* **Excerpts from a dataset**
>>>>>

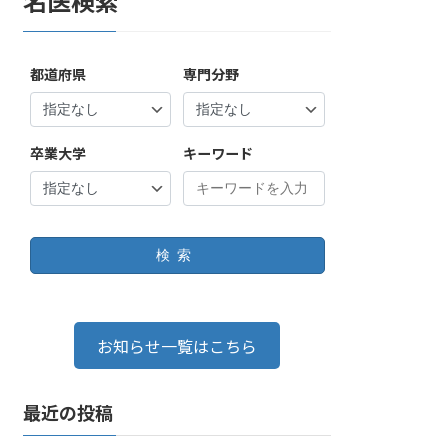
名医検索
都道府県
専門分野
卒業大学
キーワード
検索
お知らせ一覧はこちら
最近の投稿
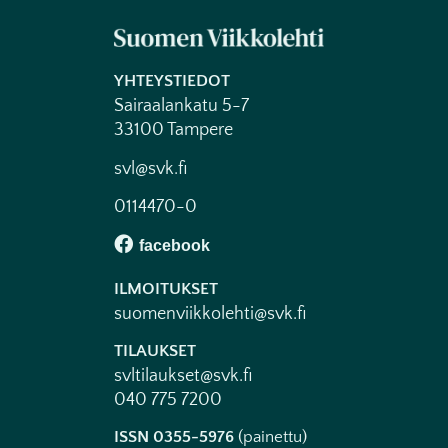
YHTEYSTIEDOT
Sairaalankatu 5-7
33100 Tampere
svl@svk.fi
0114470-0
ILMOITUKSET
suomenviikkolehti@svk.fi
TILAUKSET
svltilaukset@svk.fi
040 775 7200
ISSN 0355-5976
(painettu)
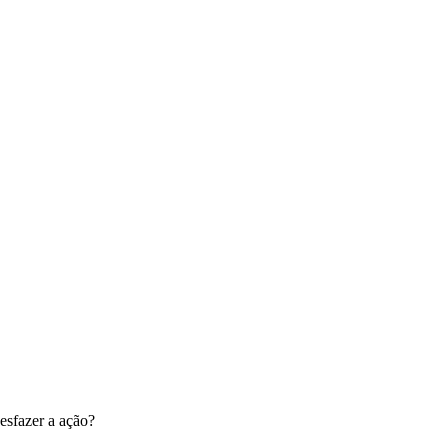
esfazer a ação?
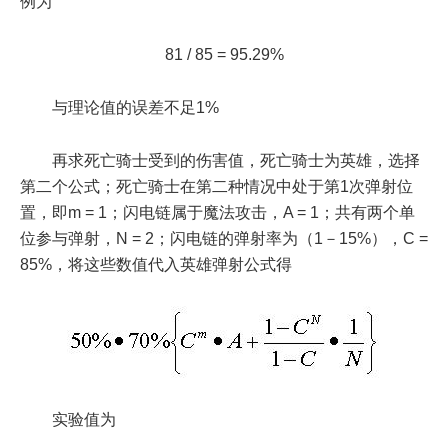
例为
81 / 85 = 95.29%
与理论值的误差不足1%
再求死亡骑士受到的伤害值，死亡骑士为英雄，选择
第二个公式；死亡骑士在第二种情况中处于第1次弹射位
置，即m = 1；闪电链属于魔法攻击，A = 1；共有两个单
位参与弹射，N = 2；闪电链的弹射率为（1－15%），C =
85%，将这些数值代入英雄弹射公式得
实验值为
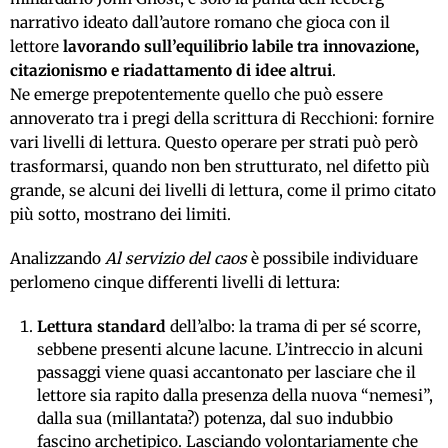
narrativo ideato dall’autore romano che gioca con il
lettore
lavorando sull’equilibrio labile tra innovazione,
citazionismo e riadattamento di idee altrui
.
Ne emerge prepotentemente quello che può essere
annoverato tra i pregi della scrittura di Recchioni: fornire
vari livelli di lettura. Questo operare per strati può però
trasformarsi, quando non ben strutturato, nel difetto più
grande, se alcuni dei livelli di lettura, come il primo citato
più sotto, mostrano dei limiti.
Analizzando
Al servizio del caos
è possibile individuare
perlomeno cinque differenti livelli di lettura:
Lettura standard
dell’albo: la trama di per sé scorre,
sebbene presenti alcune lacune. L’intreccio in alcuni
passaggi viene quasi accantonato per lasciare che il
lettore sia rapito dalla presenza della nuova “nemesi”,
dalla sua (millantata?) potenza, dal suo indubbio
fascino archetipico. Lasciando volontariamente che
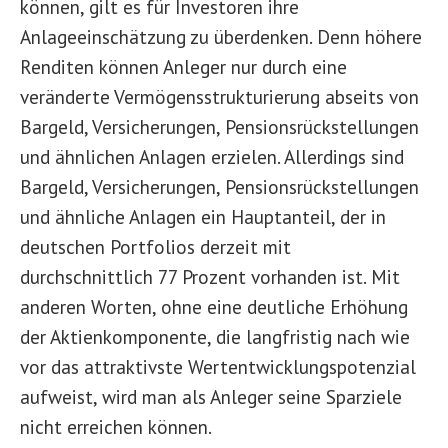
können, gilt es für Investoren ihre
Anlageeinschätzung zu überdenken. Denn höhere
Renditen können Anleger nur durch eine
veränderte Vermögensstrukturierung abseits von
Bargeld, Versicherungen, Pensionsrückstellungen
und ähnlichen Anlagen erzielen. Allerdings sind
Bargeld, Versicherungen, Pensionsrückstellungen
und ähnliche Anlagen ein Hauptanteil, der in
deutschen Portfolios derzeit mit
durchschnittlich 77 Prozent vorhanden ist. Mit
anderen Worten, ohne eine deutliche Erhöhung
der Aktienkomponente, die langfristig nach wie
vor das attraktivste Wertentwicklungspotenzial
aufweist, wird man als Anleger seine Sparziele
nicht erreichen können.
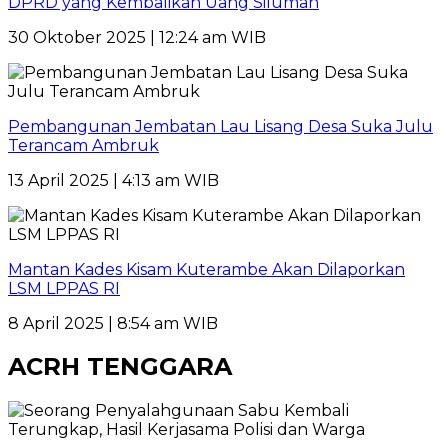
DPRD yang Kembalikan Uang Siluman
30 Oktober 2025 | 12:24 am WIB
Pembangunan Jembatan Lau Lisang Desa Suka Julu
Terancam Ambruk
13 April 2025 | 4:13 am WIB
Mantan Kades Kisam Kuterambe Akan Dilaporkan
LSM LPPAS RI
8 April 2025 | 8:54 am WIB
ACRH TENGGARA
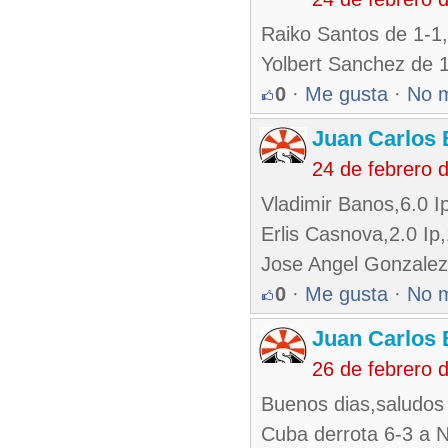
Raiko Santos de 1-1
Yolbert Sanchez de 
0
·
Me gusta
·
No 
Juan Carlos 
24 de febrero 
Vladimir Banos,6.0 Ip
Erlis Casnova,2.0 Ip
Jose Angel Gonzalez,
0
·
Me gusta
·
No 
Juan Carlos 
26 de febrero 
Buenos dias,saludos 
Cuba derrota 6-3 a N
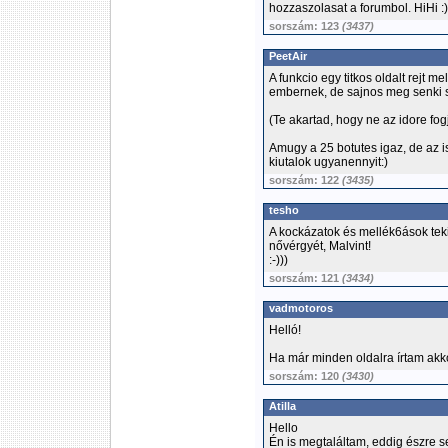
hozzaszolasat a forumbol. HiHi :)
sorszám: 123
(3437)
PeetAir
A funkcio egy titkos oldalt rejt
embernek, de sajnos meg senki s
(Te akartad, hogy ne az idore fog
Amugy a 25 botutes igaz, de az is
kiutalok ugyanennyit:)
sorszám: 122
(3435)
tesho
A kockázatok és mellék6ások te
nővérgyét, Malvint!
:-)))
sorszám: 121
(3434)
vadmotoros
Helló!
Ha már minden oldalra írtam akk
sorszám: 120
(3430)
Atilla
Hello
Én is megtaláltam, eddig észre se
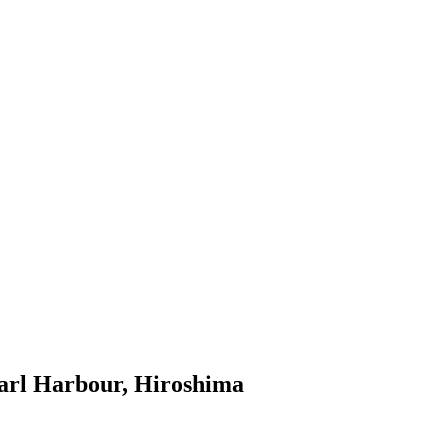
arl Harbour, Hiroshima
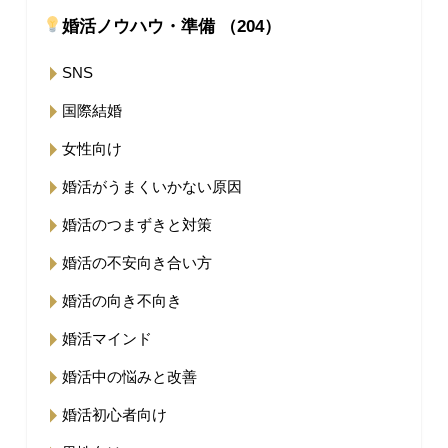
婚活ノウハウ・準備 （204）
SNS
国際結婚
女性向け
婚活がうまくいかない原因
婚活のつまずきと対策
婚活の不安向き合い方
婚活の向き不向き
婚活マインド
婚活中の悩みと改善
婚活初心者向け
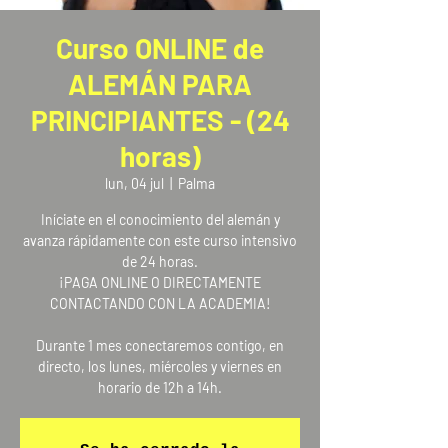
Curso ONLINE de
ALEMÁN PARA
PRINCIPIANTES - (24
horas)
lun, 04 jul
  |  
Palma
Iníciate en el conocimiento del alemán y
avanza rápidamente con este curso intensivo
de 24 horas.
¡PAGA ONLINE O DIRECTAMENTE
CONTACTANDO CON LA ACADEMIA!
Durante 1 mes conectaremos contigo, en
directo, los lunes, miércoles y viernes en
horario de 12h a 14h.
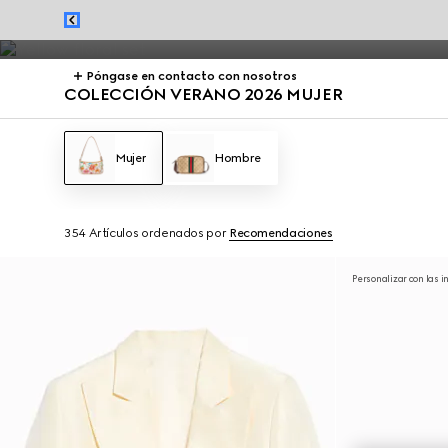
Vestidos y bolsos de verano, de Jackie 1961 a Gucci Giglio, destaca
Póngase en contacto con nosotros
COLECCIÓN VERANO 2026 MUJER
Mujer
Hombre
354 Artículos
ordenados por
Recomendaciones
Personalizar con las i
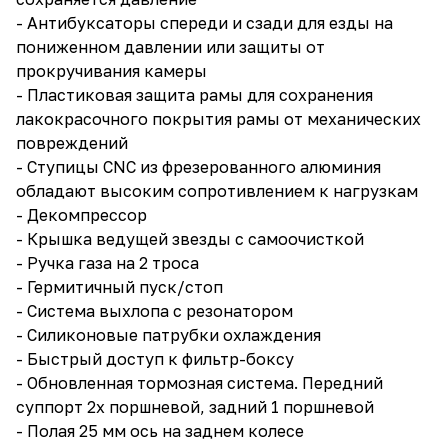
- Антибуксаторы спереди и сзади для езды на
пониженном давлении или защиты от
прокручивания камеры
- Пластиковая защита рамы для сохранения
лакокрасочного покрытия рамы от механических
повреждений
- Ступицы CNC из фрезерованного алюминия
обладают высоким сопротивлением к нагрузкам
- Декомпрессор
- Крышка ведущей звезды с самоочисткой
- Ручка газа на 2 троса
- Гермитичный пуск/стоп
- Система выхлопа с резонатором
- Силиконовые патрубки охлаждения
- Быстрый доступ к фильтр-боксу
- Обновленная тормозная система. Передний
суппорт 2х поршневой, задний 1 поршневой
- Полая 25 мм ось на заднем колесе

<<<<<

* **WHAT YOU SHOULD DO**
Word for word, retype the lines in the entries above that run from the one with "DPRD yang Kembalikan Uang Siluman" through the one with "Raiko Santos de 1-1". Both ends count; pictures do not.

* **TASK RESULT**
DPRD yang Kembalikan Uang Siluman
30 Oktober 2025 | 12:24 am WIB
Pembangunan Jembatan Lau Lisang Desa Suka Julu
Terancam Ambruk
13 April 2025 | 4:13 am WIB
Mantan Kades Kisam Kuterambe Akan Dilaporkan
LSM LPPAS RI
8 April 2025 | 8:54 am WIB
ACRH TENGGARA
Raiko Santos de 1-1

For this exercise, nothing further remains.